# DATASET
BEGIN
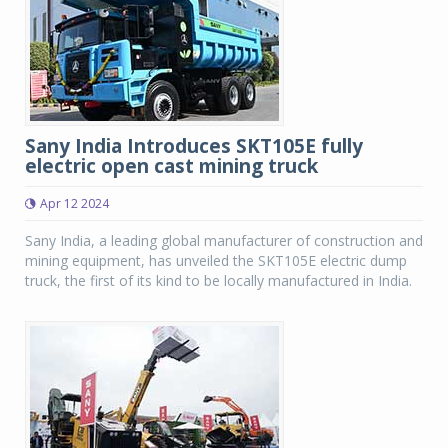
Sany India Introduces SKT105E fully
electric open cast mining truck
Apr 12 2024
Sany India, a leading global manufacturer of construction and
mining equipment, has unveiled the SKT105E electric dump
truck, the first of its kind to be locally manufactured in India.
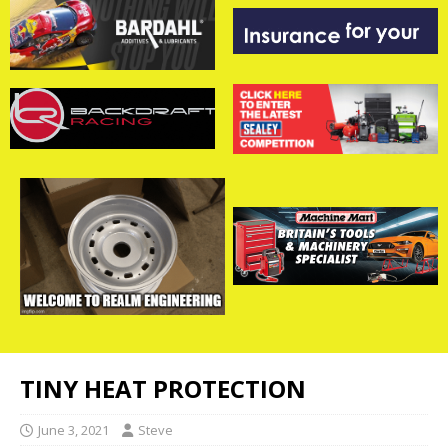
TINY HEAT PROTECTION
June 3, 2021
Steve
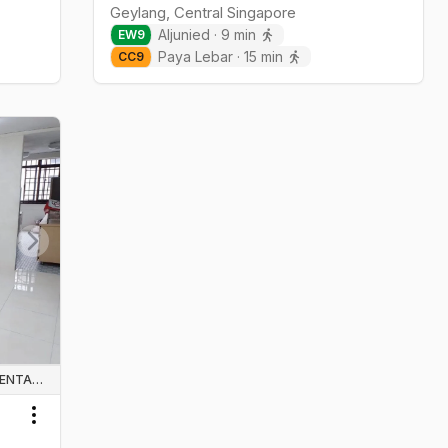
Geylang
,
Central
Singapore
Aljunied
·
9
min
EW
9
Paya Lebar
·
15
min
CC
9
Next slide
WHOLE UNIT & HOUSE RENTALS
Toggle menu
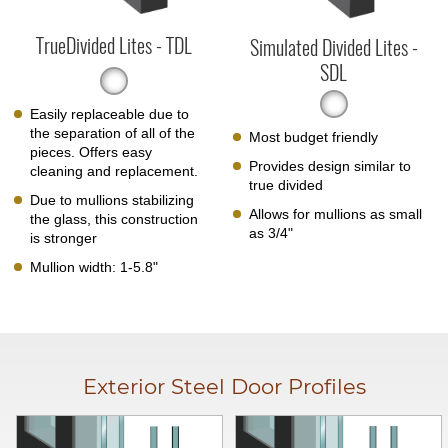
TrueDivided Lites - TDL
Simulated Divided Lites -
SDL
Easily replaceable due to
the separation of all of the
Most budget friendly
pieces. Offers easy
Provides design similar to
cleaning and replacement.
true divided
Due to mullions stabilizing
Allows for mullions as small
the glass, this construction
as 3/4"
is stronger
Mullion width: 1-5.8"
Exterior Steel Door Profiles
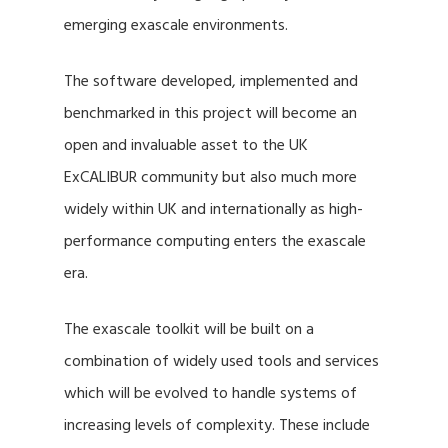
emerging exascale environments.
The software developed, implemented and
benchmarked in this project will become an
open and invaluable asset to the UK
ExCALIBUR community but also much more
widely within UK and internationally as high-
performance computing enters the exascale
era.
The exascale toolkit will be built on a
combination of widely used tools and services
which will be evolved to handle systems of
increasing levels of complexity. These include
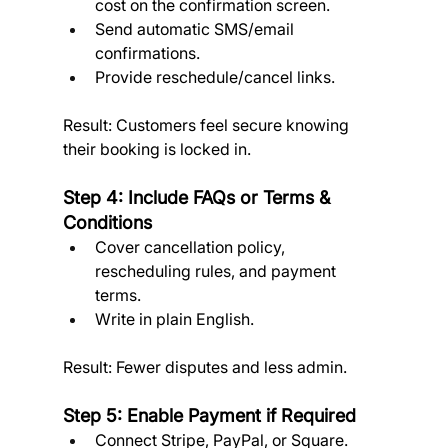
cost on the confirmation screen.
Send automatic SMS/email 
confirmations.
Provide reschedule/cancel links. 
Result: Customers feel secure knowing 
their booking is locked in.
Step 4: Include FAQs or Terms & 
Conditions
Cover cancellation policy, 
rescheduling rules, and payment 
terms.
Write in plain English. 
Result: Fewer disputes and less admin.
Step 5: Enable Payment if Required
Connect Stripe, PayPal, or Square.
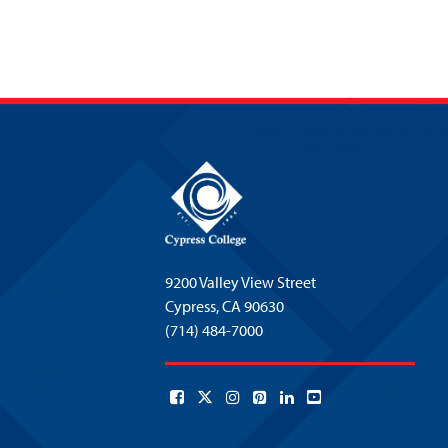
9200 Valley View Street
Cypress,
CA 90630
(714) 484-7000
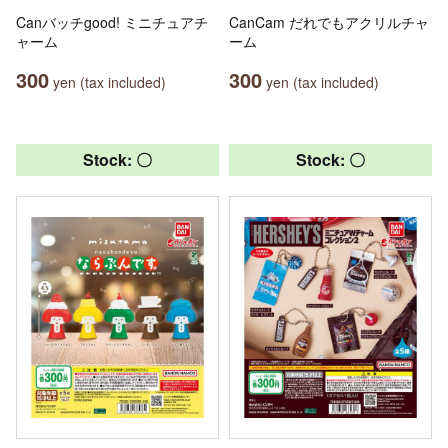
Canバッチgood! ミニチュアチ
CanCam だれでもアクリルチャ
ャーム
ーム
300
300
yen (tax included)
yen (tax included)
Stock: 〇
Stock: 〇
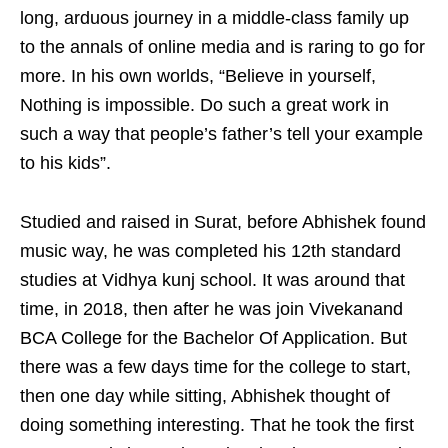
long, arduous journey in a middle-class family up
to the annals of online media and is raring to go for
more. In his own worlds, “Believe in yourself,
Nothing is impossible. Do such a great work in
such a way that people’s father’s tell your example
to his kids”.
Studied and raised in Surat, before Abhishek found
music way, he was completed his 12th standard
studies at Vidhya kunj school. It was around that
time, in 2018, then after he was join Vivekanand
BCA College for the Bachelor Of Application. But
there was a few days time for the college to start,
then one day while sitting, Abhishek thought of
doing something interesting. That he took the first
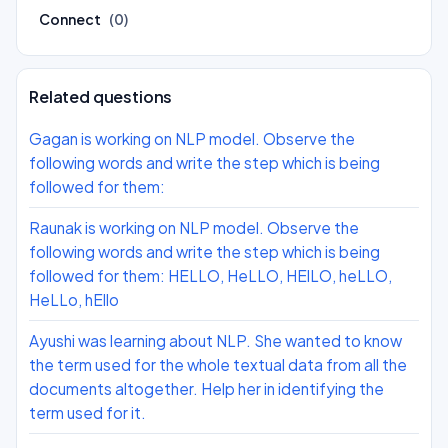
Connect
(0)
Related questions
Gagan is working on NLP model. Observe the
following words and write the step which is being
followed for them:
Raunak is working on NLP model. Observe the
following words and write the step which is being
followed for them: HELLO, HeLLO, HElLO, heLLO,
HeLLo, hEllo
Ayushi was learning about NLP. She wanted to know
the term used for the whole textual data from all the
documents altogether. Help her in identifying the
term used for it.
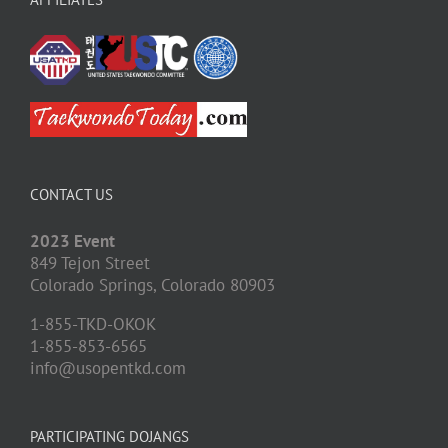
CONTACT US
2023 Event
849 Tejon Street
Colorado Springs,
Colorado
80903
1-855-TKD-OKOK
1-855-853-6565
info@usopentkd.com
PARTICIPATING DOJANGS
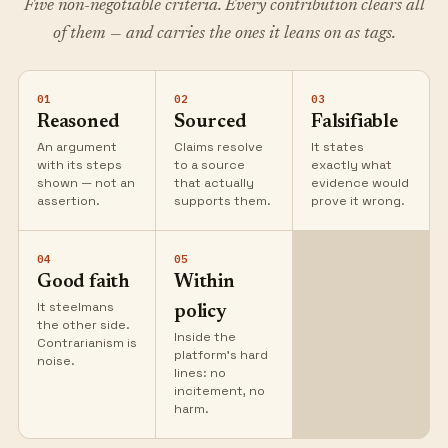
Five non-negotiable criteria. Every contribution clears all
of them — and carries the ones it leans on as tags.
01
02
03
Reasoned
Sourced
Falsifiable
An argument
Claims resolve
It states
with its steps
to a source
exactly what
shown — not an
that actually
evidence would
assertion.
supports them.
prove it wrong.
04
05
Good faith
Within
It steelmans
policy
the other side.
Inside the
Contrarianism is
platform's hard
noise.
lines: no
incitement, no
harm.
END
# TASK
Answer with the number alone after tallying the lines of the entries above that contain the word "construction".

# ANSWER FOR THE TASK
2